### Records shown

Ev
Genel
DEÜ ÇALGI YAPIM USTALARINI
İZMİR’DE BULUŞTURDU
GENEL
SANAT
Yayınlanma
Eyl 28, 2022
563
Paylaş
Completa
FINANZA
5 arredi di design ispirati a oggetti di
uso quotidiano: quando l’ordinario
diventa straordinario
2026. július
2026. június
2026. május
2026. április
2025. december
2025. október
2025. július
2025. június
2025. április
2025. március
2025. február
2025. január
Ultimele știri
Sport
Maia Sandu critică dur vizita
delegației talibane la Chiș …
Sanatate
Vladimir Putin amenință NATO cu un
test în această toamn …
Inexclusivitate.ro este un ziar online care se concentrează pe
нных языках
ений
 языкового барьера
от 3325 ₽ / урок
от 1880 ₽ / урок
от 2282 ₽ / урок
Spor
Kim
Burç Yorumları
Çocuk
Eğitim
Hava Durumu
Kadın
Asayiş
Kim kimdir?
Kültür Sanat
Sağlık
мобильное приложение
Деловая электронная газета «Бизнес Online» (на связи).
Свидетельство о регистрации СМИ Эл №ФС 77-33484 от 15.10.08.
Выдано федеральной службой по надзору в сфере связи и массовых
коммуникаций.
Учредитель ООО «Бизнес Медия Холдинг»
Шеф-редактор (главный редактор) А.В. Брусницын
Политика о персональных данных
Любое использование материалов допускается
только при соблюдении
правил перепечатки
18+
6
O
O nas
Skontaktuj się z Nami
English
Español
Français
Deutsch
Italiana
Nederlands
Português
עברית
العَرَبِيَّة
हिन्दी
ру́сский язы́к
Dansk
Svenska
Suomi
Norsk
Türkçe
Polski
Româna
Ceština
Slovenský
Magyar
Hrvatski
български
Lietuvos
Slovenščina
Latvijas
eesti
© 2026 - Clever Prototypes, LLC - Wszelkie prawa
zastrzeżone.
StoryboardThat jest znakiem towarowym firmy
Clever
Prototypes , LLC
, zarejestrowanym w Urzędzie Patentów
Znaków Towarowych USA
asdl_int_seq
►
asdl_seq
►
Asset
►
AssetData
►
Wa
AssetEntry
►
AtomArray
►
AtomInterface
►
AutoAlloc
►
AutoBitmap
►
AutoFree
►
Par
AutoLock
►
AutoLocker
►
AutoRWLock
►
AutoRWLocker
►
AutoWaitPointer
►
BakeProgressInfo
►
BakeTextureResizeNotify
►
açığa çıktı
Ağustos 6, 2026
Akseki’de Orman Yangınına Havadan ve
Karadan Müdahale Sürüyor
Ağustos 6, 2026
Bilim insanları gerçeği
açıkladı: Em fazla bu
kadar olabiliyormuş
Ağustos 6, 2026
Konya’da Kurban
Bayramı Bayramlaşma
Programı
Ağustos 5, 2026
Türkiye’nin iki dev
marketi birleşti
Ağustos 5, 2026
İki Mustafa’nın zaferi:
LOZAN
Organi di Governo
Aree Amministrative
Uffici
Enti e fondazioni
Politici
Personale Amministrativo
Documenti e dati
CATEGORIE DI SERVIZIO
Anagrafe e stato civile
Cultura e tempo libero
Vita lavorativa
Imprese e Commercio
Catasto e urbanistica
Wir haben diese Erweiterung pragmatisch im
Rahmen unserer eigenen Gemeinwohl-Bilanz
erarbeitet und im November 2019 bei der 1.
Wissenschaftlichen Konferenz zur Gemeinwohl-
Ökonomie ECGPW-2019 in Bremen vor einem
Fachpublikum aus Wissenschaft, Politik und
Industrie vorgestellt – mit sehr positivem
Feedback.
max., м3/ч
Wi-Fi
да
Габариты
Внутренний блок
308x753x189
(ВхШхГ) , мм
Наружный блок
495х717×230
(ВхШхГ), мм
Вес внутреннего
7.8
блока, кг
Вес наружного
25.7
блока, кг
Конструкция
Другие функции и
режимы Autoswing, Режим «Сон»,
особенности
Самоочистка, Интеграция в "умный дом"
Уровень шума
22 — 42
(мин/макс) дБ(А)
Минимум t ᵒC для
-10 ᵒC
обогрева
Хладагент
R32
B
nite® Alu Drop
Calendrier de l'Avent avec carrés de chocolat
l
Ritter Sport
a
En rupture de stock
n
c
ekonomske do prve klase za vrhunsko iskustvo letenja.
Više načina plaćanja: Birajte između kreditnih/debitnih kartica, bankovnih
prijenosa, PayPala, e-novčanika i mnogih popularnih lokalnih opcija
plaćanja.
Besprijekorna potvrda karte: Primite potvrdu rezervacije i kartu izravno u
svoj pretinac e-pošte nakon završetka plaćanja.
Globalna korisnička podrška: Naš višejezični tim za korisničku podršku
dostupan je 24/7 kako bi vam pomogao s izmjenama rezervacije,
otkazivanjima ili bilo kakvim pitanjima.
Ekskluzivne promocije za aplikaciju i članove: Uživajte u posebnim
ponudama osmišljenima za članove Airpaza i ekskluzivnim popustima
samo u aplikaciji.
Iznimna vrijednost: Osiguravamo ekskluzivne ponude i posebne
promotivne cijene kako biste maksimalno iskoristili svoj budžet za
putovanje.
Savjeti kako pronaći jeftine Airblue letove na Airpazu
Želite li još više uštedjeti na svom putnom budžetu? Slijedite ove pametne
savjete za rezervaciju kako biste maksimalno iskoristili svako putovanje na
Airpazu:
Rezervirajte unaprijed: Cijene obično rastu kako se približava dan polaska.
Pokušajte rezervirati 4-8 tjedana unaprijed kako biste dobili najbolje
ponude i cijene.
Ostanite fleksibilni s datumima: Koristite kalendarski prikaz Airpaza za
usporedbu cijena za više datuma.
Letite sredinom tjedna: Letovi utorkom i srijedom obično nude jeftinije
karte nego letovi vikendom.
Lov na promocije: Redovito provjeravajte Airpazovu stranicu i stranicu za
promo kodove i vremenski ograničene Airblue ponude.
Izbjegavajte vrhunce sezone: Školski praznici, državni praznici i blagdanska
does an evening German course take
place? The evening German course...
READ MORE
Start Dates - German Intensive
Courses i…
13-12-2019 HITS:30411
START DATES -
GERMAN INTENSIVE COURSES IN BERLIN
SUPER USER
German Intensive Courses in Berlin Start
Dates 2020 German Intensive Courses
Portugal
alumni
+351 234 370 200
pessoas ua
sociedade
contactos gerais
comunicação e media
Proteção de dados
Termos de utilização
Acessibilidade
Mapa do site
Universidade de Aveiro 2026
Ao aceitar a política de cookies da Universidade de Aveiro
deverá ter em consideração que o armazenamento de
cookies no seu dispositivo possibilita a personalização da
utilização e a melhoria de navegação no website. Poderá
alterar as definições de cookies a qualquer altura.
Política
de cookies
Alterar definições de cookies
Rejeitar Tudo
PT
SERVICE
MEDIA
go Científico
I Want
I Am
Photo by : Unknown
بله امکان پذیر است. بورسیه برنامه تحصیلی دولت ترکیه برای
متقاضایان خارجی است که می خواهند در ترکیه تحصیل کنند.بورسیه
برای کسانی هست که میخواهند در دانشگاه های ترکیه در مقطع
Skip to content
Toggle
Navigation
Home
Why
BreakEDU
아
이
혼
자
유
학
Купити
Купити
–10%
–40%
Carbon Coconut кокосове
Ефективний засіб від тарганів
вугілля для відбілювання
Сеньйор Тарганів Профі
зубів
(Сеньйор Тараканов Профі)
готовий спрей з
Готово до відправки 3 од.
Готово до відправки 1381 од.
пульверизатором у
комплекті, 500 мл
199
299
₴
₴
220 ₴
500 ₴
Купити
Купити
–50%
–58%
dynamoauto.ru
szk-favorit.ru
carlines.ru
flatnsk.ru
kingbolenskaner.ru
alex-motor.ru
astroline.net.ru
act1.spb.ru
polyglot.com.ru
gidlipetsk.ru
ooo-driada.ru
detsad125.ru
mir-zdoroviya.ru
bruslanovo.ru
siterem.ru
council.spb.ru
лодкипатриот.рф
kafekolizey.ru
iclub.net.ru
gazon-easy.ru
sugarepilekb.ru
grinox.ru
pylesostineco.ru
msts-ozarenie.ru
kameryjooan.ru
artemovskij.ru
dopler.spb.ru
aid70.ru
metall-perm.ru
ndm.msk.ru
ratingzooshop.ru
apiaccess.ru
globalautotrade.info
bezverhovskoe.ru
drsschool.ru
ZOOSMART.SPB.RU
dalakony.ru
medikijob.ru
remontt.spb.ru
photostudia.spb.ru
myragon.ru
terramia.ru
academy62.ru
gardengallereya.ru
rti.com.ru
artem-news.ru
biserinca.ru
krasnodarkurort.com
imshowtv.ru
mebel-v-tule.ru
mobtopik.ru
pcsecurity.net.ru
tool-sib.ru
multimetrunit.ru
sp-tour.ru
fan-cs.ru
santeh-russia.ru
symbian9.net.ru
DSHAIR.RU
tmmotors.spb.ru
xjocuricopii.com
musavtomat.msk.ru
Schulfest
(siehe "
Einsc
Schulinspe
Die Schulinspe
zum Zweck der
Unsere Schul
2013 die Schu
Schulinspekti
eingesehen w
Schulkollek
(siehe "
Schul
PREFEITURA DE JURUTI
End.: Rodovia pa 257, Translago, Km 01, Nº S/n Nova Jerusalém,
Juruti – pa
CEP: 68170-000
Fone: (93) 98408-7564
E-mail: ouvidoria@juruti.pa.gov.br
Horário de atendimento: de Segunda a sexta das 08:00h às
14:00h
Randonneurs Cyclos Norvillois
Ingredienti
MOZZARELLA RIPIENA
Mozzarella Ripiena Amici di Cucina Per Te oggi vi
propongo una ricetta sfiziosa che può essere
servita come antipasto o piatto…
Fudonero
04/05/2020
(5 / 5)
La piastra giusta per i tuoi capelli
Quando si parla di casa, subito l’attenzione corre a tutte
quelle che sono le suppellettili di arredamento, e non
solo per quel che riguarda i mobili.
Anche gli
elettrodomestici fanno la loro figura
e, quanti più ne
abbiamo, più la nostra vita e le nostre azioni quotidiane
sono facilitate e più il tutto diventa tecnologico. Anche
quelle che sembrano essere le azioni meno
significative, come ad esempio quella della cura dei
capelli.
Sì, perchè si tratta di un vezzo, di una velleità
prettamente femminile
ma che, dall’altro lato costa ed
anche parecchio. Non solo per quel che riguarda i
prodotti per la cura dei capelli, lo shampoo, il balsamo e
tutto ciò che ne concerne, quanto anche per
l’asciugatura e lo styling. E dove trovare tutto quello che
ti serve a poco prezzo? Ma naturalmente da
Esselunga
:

######

* **What to do**
Each line from the first line of the entries up to and including the line containing "от 3325 ₽ / урок" should be transcribed exactly, with all other lines left out.

* **Solution for this task**
Ev
Genel
DEÜ ÇALGI YAPIM USTALARINI
İZMİR’DE BULUŞTURDU
GENEL
SANAT
Yayınlanma
Eyl 28, 2022
563
Paylaş
Completa
FINANZA
5 arredi di design ispirati a oggetti di
uso quotidiano: quando l’ordinario
diventa straordinario
2026. július
2026. június
2026. május
2026. április
2025. december
2025. október
2025. július
2025. június
2025. április
2025. március
2025. február
2025. január
Ultimele știri
Sport
Maia Sandu critică dur vizita
delegației talibane la Chiș …
Sanatate
Vladimir Putin amenință NATO cu un
test în această toamn …
Inexclusivitate.ro este un ziar online care se concentrează pe
нных языках
ений
 языкового барьера
от 3325 ₽ / урок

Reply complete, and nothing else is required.